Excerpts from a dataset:
* * * * *
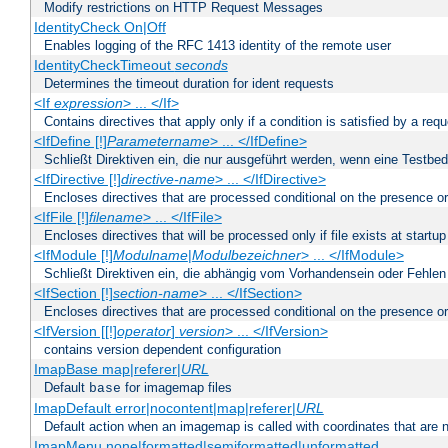
Modify restrictions on HTTP Request Messages
IdentityCheck On|Off
Enables logging of the RFC 1413 identity of the remote user
IdentityCheckTimeout
seconds
Determines the timeout duration for ident requests
<If
expression
> ... </If>
Contains directives that apply only if a condition is satisfied by a req
<IfDefine [!]
Parametername
> ... </IfDefine>
Schließt Direktiven ein, die nur ausgeführt werden, wenn eine Testbed
<IfDirective [!]
directive-name
> ... </IfDirective>
Encloses directives that are processed conditional on the presence or
<IfFile [!]
filename
> ... </IfFile>
Encloses directives that will be processed only if file exists at startup
<IfModule [!]
Modulname
|
Modulbezeichner
> ... </IfModule>
Schließt Direktiven ein, die abhängig vom Vorhandensein oder Fehlen
<IfSection [!]
section-name
> ... </IfSection>
Encloses directives that are processed conditional on the presence or
<IfVersion [[!]
operator
]
version
> ... </IfVersion>
contains version dependent configuration
ImapBase map|referer|
URL
Default
for imagemap files
base
ImapDefault error|nocontent|map|referer|
URL
Default action when an imagemap is called with coordinates that are n
ImapMenu none|formatted|semiformatted|unformatted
* * * * *
_What you should do_: Pictures should be skipped, and the records retyped word for word.

_Solution to the exercise_:
Modify restrictions on HTTP Request Messages
IdentityCheck On|Off
Enables logging of the RFC 1413 identity of the remote user
IdentityCheckTimeout
seconds
Determines the timeout duration for ident requests
<If
expression
> ... </If>
Contains directives that apply only if a condition is satisfied by a req
<IfDefine [!]
Parametername
> ... </IfDefine>
Schließt Direktiven ein, die nur ausgeführt werden, wenn eine Testbed
<IfDirective [!]
directive-name
> ... </IfDirective>
Encloses directives that are processed conditional on the presence or
<IfFile [!]
filename
> ... </IfFile>
Encloses directives that will be processed only if file exists at startup
<IfModule [!]
Modulname
|
Modulbezeichner
> ... </IfModule>
Schließt Direktiven ein, die abhängig vom Vorhandensein oder Fehlen
<IfSection [!]
section-name
> ... </IfSection>
Encloses directives that are processed conditional on the presence or
<IfVersion [[!]
operator
]
version
> ... </IfVersion>
contains version dependent configuration
ImapBase map|referer|
URL
Default
for imagemap files
base
ImapDefault error|nocontent|map|referer|
URL
Default action when an imagemap is called with coordinates that are n
ImapMenu none|formatted|semiformatted|unformatted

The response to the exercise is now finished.